Еще вспоминаю, что он почему-то рассказывал искушение одного египетского монаха, боримого плотскими страстями; как тот не унывал от своего падения, а бежал обратно в монастырь, несмотря на то, что бес шептал ему вернуться в мир и жениться… Когда же монах пришел к старцу своему, то пал в ноги со словами: "Авва, я пал!". Старец же увидел над ним венцы света, – как символ того, что диавол несколько раз хотел свести его в уныние и [убеждал] оставить монастырь; а благоразумный инок столько же раз отвергал эти искусительные помыслы и даже не сознавался в содеянном грехе, пока не пал в колена старца.

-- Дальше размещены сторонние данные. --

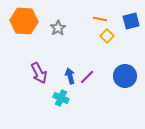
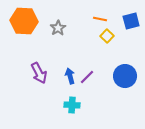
cyan cross: moved 11 px right, 7 px down; rotated 21 degrees counterclockwise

Перед уходом в скит я – по совету ли игумена монастыря или кого-то из иноков – пожелал отслужить панихиду по усопшим старцам. За главным храмом, около стены алтаря, были две могилы – о. Макария и о. Амвросия. мне дали в качестве певчего – клиросного монаха-тенора. В засаленном подряснике, с довольно большим животом, он произвел на меня неблагоприятное впечатление. Не похоже на оптинских прославленных святых, – думалось мне…
Поя панихиду, я заметил под надгробной плитой ямочку. Монах объяснил мне, что почитатели старцев берут отсюда песочек с верою для исцеления от болезней. И вспоминаются мне слова Псалмопевца об Иерусалимском храме, что верующие в Господа любят не только самый храм, но благоволят и о камнях его; и "персть (прах) его полижут". И что тут дивного, если и теперь русские эмигранты, возвращаясь на родину, берут горсть земли и целуют ее; а иные припадают к ней лицом и тоже целуют. Пусть же не осуждают и нас, верующих, если мы берем песочек от святых могилок. Русский народ при всей своей простоте, совершенно правильно и мудро понимал святые вещи. И чудеса могли твориться только от этого. Из Деяний мы знаем, что не только головные уборы Апостолов изливали исцеления; но даже тени их творили чудеса (19,12; 5,15). А от о. Серафима Саровского оставшиеся вещи – мантия, волосы: камень, на котором он молился тысячу дней и ночей, вода из его колодца и проч. – творили чудеса.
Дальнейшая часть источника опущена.